Supreme Court Justice Antonin Scalia has been in the news a lot lately. But not for the right reasons.
For years, Scalia has enjoyed the reputation of a deep thinker, a principled originalist, someone who believes that the law can be strictly interpreted without reference to a judge’s personal frame of morality. (Though he sparred with the late Ronald Dworkin on this point.)
But what’s he been up lately, you ask?
Well, a couple of weeks ago he claimed that the State of the Union (whose written form, if not the speech, is mandated by the Constitution) is a “childish spectacle,” and that he doesn’t want to go because his presence would “lend dignity to it.”
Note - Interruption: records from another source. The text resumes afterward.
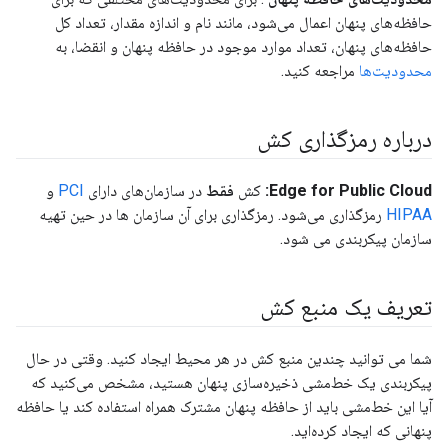
حافظه‌های پنهان اعمال می‌شود، مانند نام و اندازه مقدار، تعداد کل
حافظه‌های پنهان، تعداد موارد موجود در حافظه پنهان و انقضا، به
محدودیت‌ها
مراجعه کنید.
درباره رمزگذاری کش
Edge for Public Cloud:
کش
فقط
در سازمان‌های دارای
PCI
و
HIPAA
رمزگذاری می‌شود. رمزگذاری برای آن سازمان ها در حین تهیه
سازمان پیکربندی می شود.
تعریف یک منبع کش
شما می توانید چندین منبع کش در هر محیط ایجاد کنید. وقتی در حال
پیکربندی یک خط‌مشی ذخیره‌سازی پنهان هستید، مشخص می‌کنید که
آیا این خط‌مشی باید از حافظه پنهان مشترک همراه استفاده کند یا حافظه
پنهانی که ایجاد کرده‌اید.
That’s a pretty bold view of oneself. The State of the Union is a state function, a coming-together of the executive, legislative, and (usually) judicial branches of government. That one member of that governing body could detract from the dignity of a national function merely by not going suggests more than a little narcissism.
But that’s not all: Scalia’s disdain for the collective decisions of the eleted representatives of the American people extends to their governing actions, as well. In oral arguments over the Voting Rights Act, Scalia argued that a 98 to 0 vote for reauthorization of the law isn’t proof of the law’s necessity or the government’s authority in passing it – no, such overwhelming numbers are actually proof of “racial entitlement.”
There, Scalia managed to sound not only like a candidate for dictator, but also like someone posting on Stormfront or some particularly unpleasant subreddit. Personally, I don’t have a ton of faith in congressional decisions either. But using unanimity as an argument for invalidation of a law seems to be going a little to far, even for me.